The following support table outlines the attribute availability across directory providers.

If your application may require additional fields, this is where custom-mapped fields are useful. You can create attributes that appear as fields in the Admin Portal. Your customers can map these fields to the correct values in their system when setting up Directory Sync with their directory provider.

Nested attributes

Nested attributes are not currently supported. These admin-defined attributes must be defined as top-level flat keys.

For instance, in the following example top_level_attribute can be mapped, but top_level_with_nested.nested_attribute cannot be mapped:

{
  "top_level_attribute": "value",
  "top_level_with_nested": {
    "nested_attribute": "nested_value"
  }
}

Create a custom-mapped attribute

Custom-mapped attributes can be created in the WorkOS Dashboard under Directory Sync configuration. For attributes set as Required, your customers must map the field to a relevant field in their HRIS or SCIM provider. This can be done via the Admin Portal.

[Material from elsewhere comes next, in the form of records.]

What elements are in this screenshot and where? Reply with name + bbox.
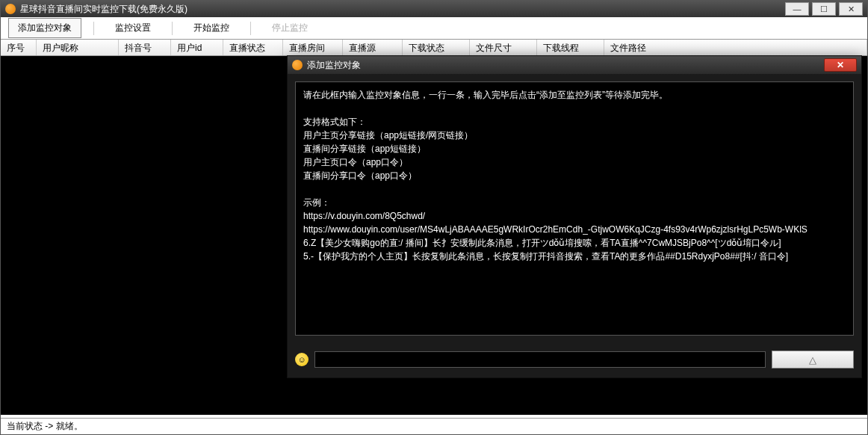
separator — [250, 22, 251, 35]
table-header: 序号 用户昵称 抖音号 用户id 直播状态 直播房间 直播源 下载状态 文件尺寸… — [1, 40, 867, 56]
toolbar: 添加监控对象 监控设置 开始监控 停止监控 — [1, 17, 867, 40]
dialog-submit-button[interactable]: △ — [772, 351, 854, 368]
stop-monitor-button: 停止监控 — [263, 19, 317, 37]
col-source[interactable]: 直播源 — [343, 40, 403, 55]
separator — [172, 22, 173, 35]
maximize-button[interactable]: ☐ — [812, 2, 836, 16]
dialog-titlebar: 添加监控对象 ✕ — [288, 56, 861, 74]
col-dlstat[interactable]: 下载状态 — [403, 40, 470, 55]
status-bar: 当前状态 -> 就绪。 — [1, 418, 867, 434]
smiley-icon: ☺ — [295, 353, 309, 366]
window-title: 星球抖音直播间实时监控下载(免费永久版) — [20, 3, 187, 16]
monitor-settings-button[interactable]: 监控设置 — [106, 19, 160, 37]
col-index[interactable]: 序号 — [1, 40, 37, 55]
col-livestat[interactable]: 直播状态 — [223, 40, 283, 55]
start-monitor-button[interactable]: 开始监控 — [185, 19, 238, 37]
col-userid[interactable]: 用户id — [171, 40, 223, 55]
dialog-input[interactable] — [314, 351, 766, 368]
col-filepath[interactable]: 文件路径 — [604, 40, 867, 55]
col-thread[interactable]: 下载线程 — [537, 40, 604, 55]
main-titlebar: 星球抖音直播间实时监控下载(免费永久版) — ☐ ✕ — [1, 1, 867, 17]
col-filesize[interactable]: 文件尺寸 — [470, 40, 537, 55]
dialog-close-button[interactable]: ✕ — [824, 58, 857, 72]
col-douyinid[interactable]: 抖音号 — [119, 40, 171, 55]
add-target-button[interactable]: 添加监控对象 — [8, 18, 81, 38]
minimize-button[interactable]: — — [785, 2, 809, 16]
status-text: 当前状态 -> 就绪。 — [7, 420, 83, 433]
col-liveroom[interactable]: 直播房间 — [283, 40, 343, 55]
dialog-icon — [292, 60, 303, 70]
separator — [93, 22, 94, 35]
close-button[interactable]: ✕ — [839, 2, 863, 16]
add-target-dialog: 添加监控对象 ✕ ☺ △ — [287, 55, 862, 378]
dialog-title: 添加监控对象 — [307, 59, 361, 72]
col-nickname[interactable]: 用户昵称 — [37, 40, 119, 55]
app-icon — [5, 4, 16, 14]
targets-textarea[interactable] — [295, 81, 854, 336]
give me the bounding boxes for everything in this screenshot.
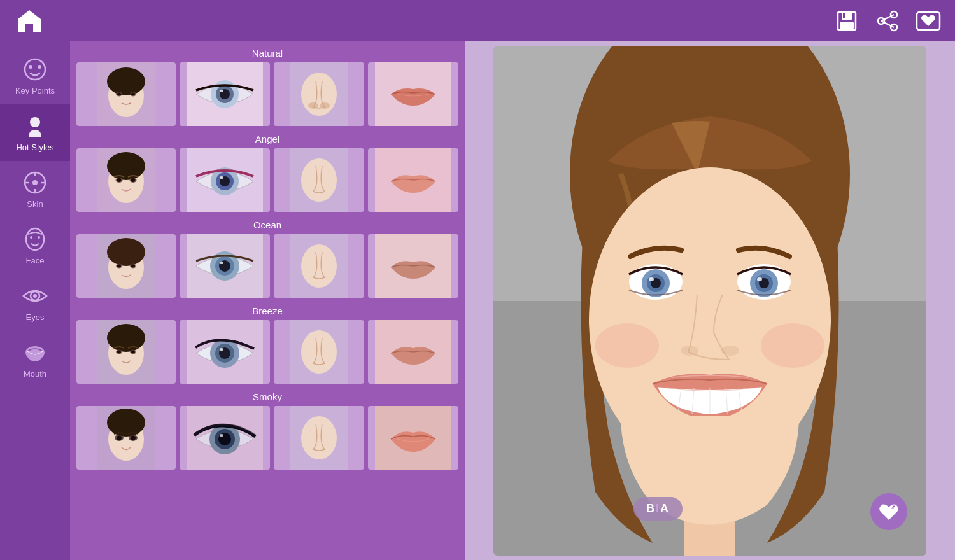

These are unfiltered and unstructured attributes that are unique to each directory provider. These attributes are included as fields in the raw_attributes object that is included in the Directory User. The raw_attributes property will be phased out by July 22, 2025. IdP role assignment or custom attributes should be used instead.

Are existing directories required to update the attribute mapping when new required custom attributes are added?

No, when you add a new required custom attribute to your settings, this won’t be retroactively required for directories that have already been set up and configured. However, in the WorkOS dashboard, you will be able to navigate directly to the existing directory and fill in details for those attributes manually.

Can our customers add their own custom attributes outside of what is defined in the WorkOS dashboard?

We do not currently support this functionality, as you have to define any custom attributes in the dashboard first. Please reach out to support if you have a specific use case that you would like to discuss.

What happens if an attribute cannot be mapped from the IdP?

Attributes that cannot be mapped for a particular Directory User will result in a null value for the attribute. dsync.user.updated events are not emitted when an attribute changes from null to undefined or vice versa.